"Tall order, Brent!" he remarked.
"So I reckon," assented Brent. "But I've served an apprenticeship to that sort of thing. And I've always gone through with whatever came in my way."
"Let's be plain," said Tansley. "You mean that you want to settle here in the town, and go on with Wallingford's reform policy?"
"That's just it," replied Brent. "You've got it."
"All I can say is, then, that you're rendering yourself up to—well, not envy, but certainly to hatred, malice and all uncharitableness, as it's phrased in the Prayer Book," declared Tansley. "You'll have a hot old time!"

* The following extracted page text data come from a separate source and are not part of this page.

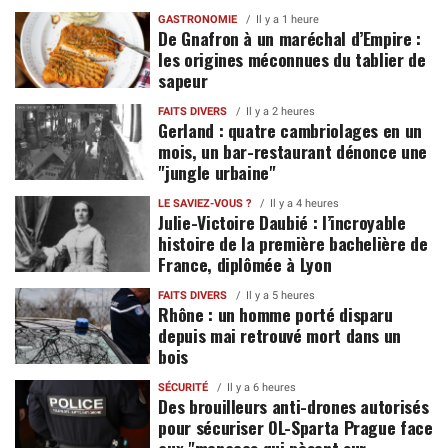
GASTRONOMIE
Il y a 1 heure
De Gnafron à un maréchal d’Empire :
les origines méconnues du tablier de
sapeur
FAITS DIVERS
Il y a 2 heures
Gerland : quatre cambriolages en un
mois, un bar-restaurant dénonce une
"jungle urbaine"
LE SAVIEZ-VOUS ?
Il y a 4 heures
Julie-Victoire Daubié : l’incroyable
histoire de la première bachelière de
France, diplômée à Lyon
FAITS DIVERS
Il y a 5 heures
Rhône : un homme porté disparu
depuis mai retrouvé mort dans un
bois
SÉCURITÉ
Il y a 6 heures
Des brouilleurs anti-drones autorisés
pour sécuriser OL-Sparta Prague face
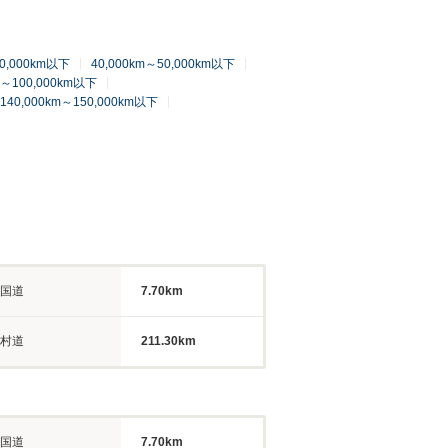
40,000km以下
40,000km～50,000km以下
m～100,000km以下
140,000km～150,000km以下
国道
7.70km
村道
211.30km
国道
7.70km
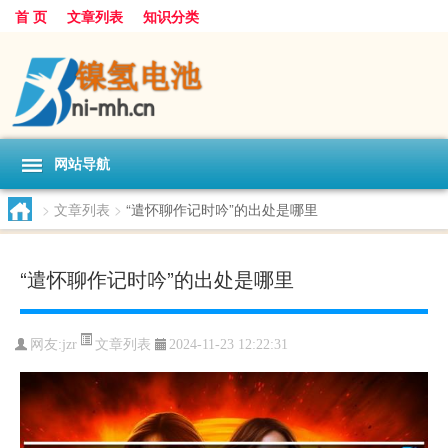
首 页
文章列表
知识分类
网站导航
>
文章列表
>
“遣怀聊作记时吟”的出处是哪里
“遣怀聊作记时吟”的出处是哪里
文章列表
网友:
jzr
2024-11-23 12:22:31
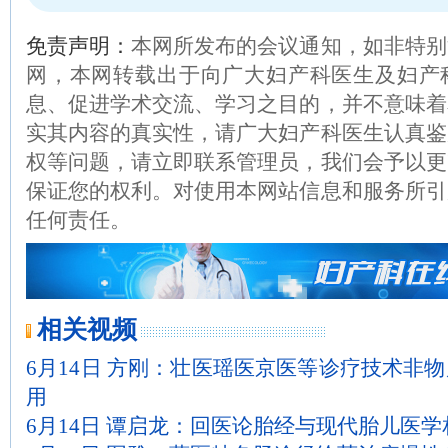
免责声明：
本网所发布的会议通知，如非特别
网，本网转载出于向广大妇产科医生及妇产
息、促进学术交流、学习之目的，并不意味着
实其内容的真实性，请广大妇产科医生认真鉴
权等问题，请立即联系管理员，我们会予以更
保证您的权利。对使用本网站信息和服务所引
任何责任。
相关视频
6月14日 方刚：壮医瑶医京医等诊疗技术非
用
6月14日 谭启龙：回医论胎经与现代胎儿医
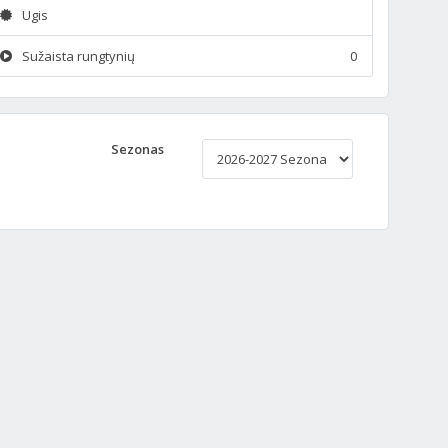
Ugis
Sužaista rungtynių
0
Sezonas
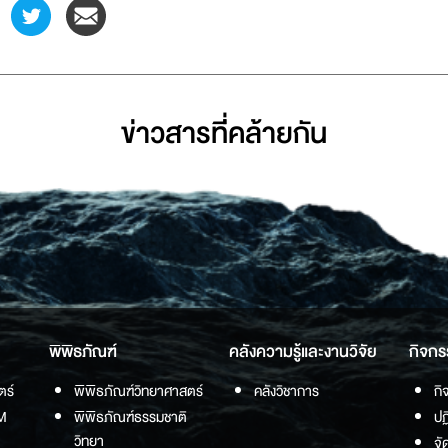
ข่าวสารที่่คล้ายกัน
พิพิธภัณฑ์
คลังความรู้และงานวิจัย
กิจกร
ตร์
พิพิธภัณฑ์วิทยาศาสตร์
คลังวิชาการ
กิ
M
พิพิธภัณฑ์ธรรมชาติ
ปฏ
วิทยา
จั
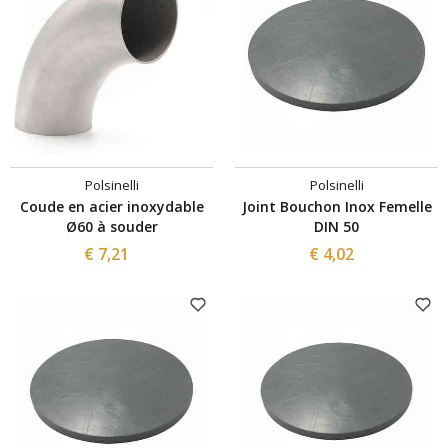
Polsinelli
Polsinelli
Coude en acier inoxydable
Joint Bouchon Inox Femelle
Ø60 à souder
DIN 50
€ 7,21
€ 4,02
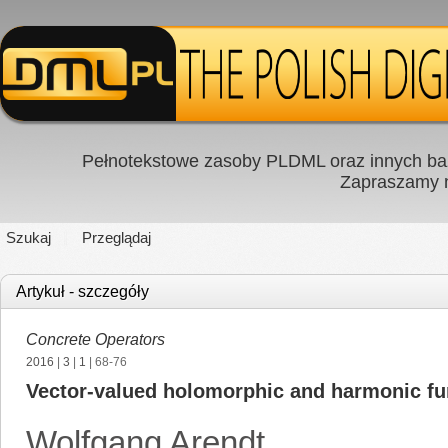
Pełnotekstowe zasoby PLDML oraz innych baz
Zapraszamy
Szukaj
Przeglądaj
Artykuł - szczegóły
Concrete Operators
2016
|
3
|
1
| 68-76
Vector-valued holomorphic and harmonic fu
Wolfgang Arendt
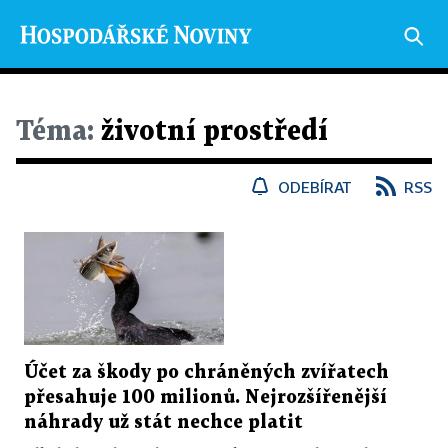
Téma:
životní prostředí
ODEBÍRAT
RSS
Účet za škody po chráněných zvířatech
přesahuje 100 milionů. Nejrozšířenější
náhrady už stát nechce platit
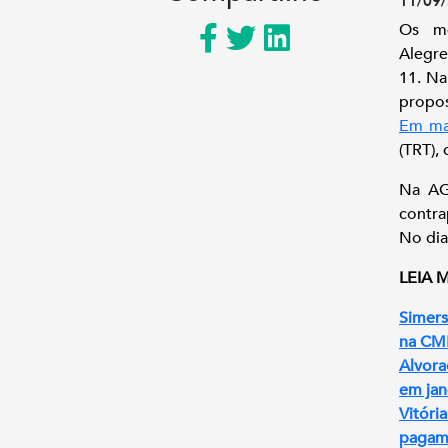
11/09/
Os mé
Alegre
11. Na
propos
Em ma
(TRT),
Na AG
contra
No dia
LEIA 
Simers
na CM
Alvora
em jan
Vitóri
pagame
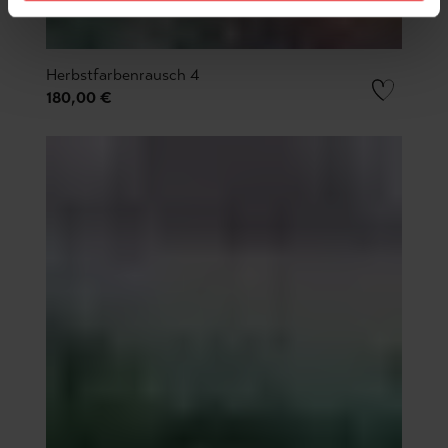
Herbstfarbenrausch 4
180,00 €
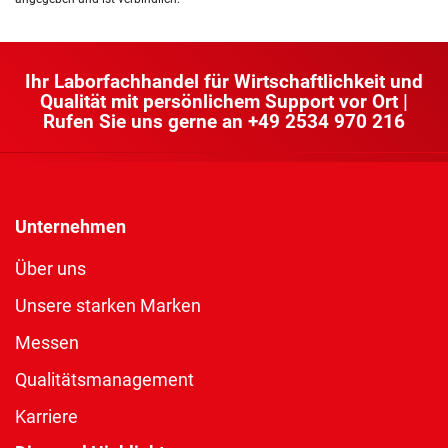
Ihr Laborfachhandel für Wirtschaftlichkeit und
Qualität mit persönlichem Support vor Ort |
Rufen Sie uns gerne an
+49 2534 970 216
Unternehmen
Über uns
Unsere starken Marken
Messen
Qualitätsmanagement
Karriere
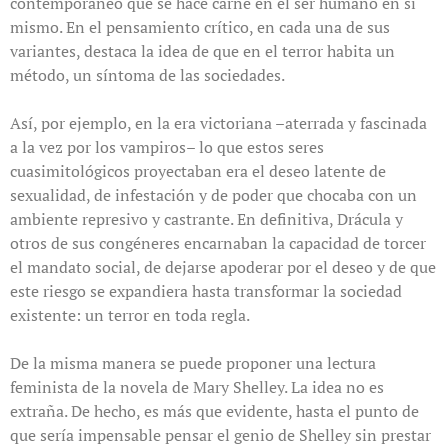
contemporáneo que se hace carne en el ser humano en sí
mismo. En el pensamiento crítico, en cada una de sus
variantes, destaca la idea de que en el terror habita un
método, un síntoma de las sociedades.
Así, por ejemplo, en la era victoriana –aterrada y fascinada
a la vez por los vampiros– lo que estos seres
cuasimitológicos proyectaban era el deseo latente de
sexualidad, de infestación y de poder que chocaba con un
ambiente represivo y castrante. En definitiva, Drácula y
otros de sus congéneres encarnaban la capacidad de torcer
el mandato social, de dejarse apoderar por el deseo y de que
este riesgo se expandiera hasta transformar la sociedad
existente: un terror en toda regla.
De la misma manera se puede proponer una lectura
feminista de la novela de Mary Shelley. La idea no es
extraña. De hecho, es más que evidente, hasta el punto de
que sería impensable pensar el genio de Shelley sin prestar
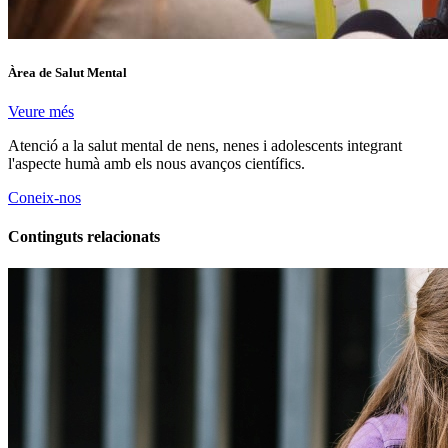
Àrea de Salut Mental
Veure més
Atenció a la salut mental de nens, nenes i adolescents integrant
l'aspecte humà amb els nous avanços científics.
Coneix-nos
Continguts relacionats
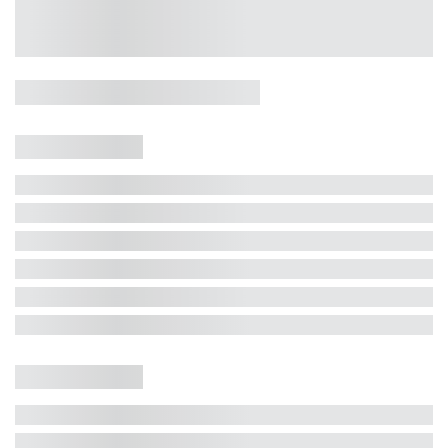
Casa 5 Dormitórios e Jacuzzi -
Jurerê
Jurerê Internacional, Florianópolis - SC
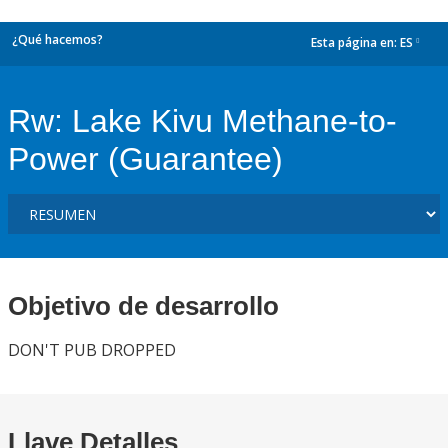
¿Qué hacemos?
Esta página en:
ES
dropdown
Rw: Lake Kivu Methane-to-
Power (Guarantee)
Objetivo de desarrollo
DON'T PUB DROPPED
Llave Detalles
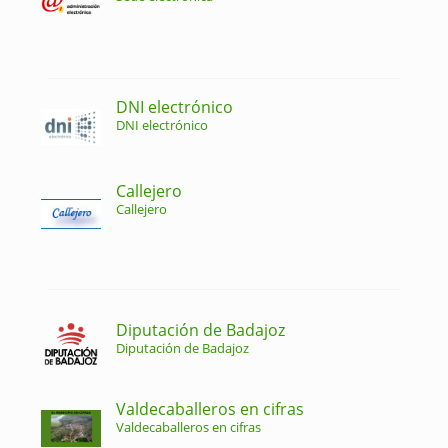
DNI electrónico
DNI electrónico
Callejero
Callejero
Diputación de Badajoz
Diputación de Badajoz
Valdecaballeros en cifras
Valdecaballeros en cifras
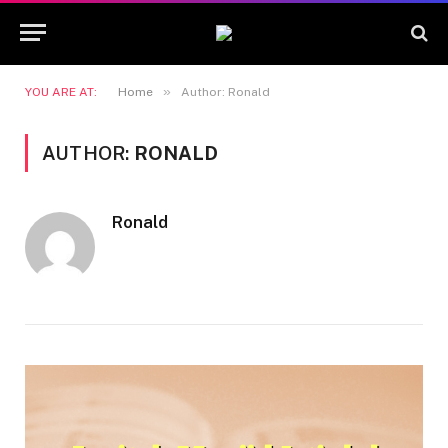
»
YOU ARE AT:
Home
Author: Ronald
AUTHOR:
RONALD
Ronald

"Used to 'em!" retorted Brent. "You forget I've been a press-man for some years."
"But you didn't get that sort of thing?" suggested Tansley, half incredulous.
Brent flicked the ash from his cigar and smiled.
"Don't go in for tall talk," he said lazily. "But it was I who tracked down the defaulting directors of the Great Combined Amalgamation affair, and ran to earth that chap who murdered his ward away up in Northumberland, and found the Pembury absconding bank-manager who'd scooted off so cleverly that the detectives couldn't trace even a smile of him! Pretty stiff propositions, all those! And I reckon I can do my bit here in this place, on Wallingford's lines, if I get the right to intervene, as a townsman. That's what I want—locus standi."
"And when you've got it?" asked Tansley.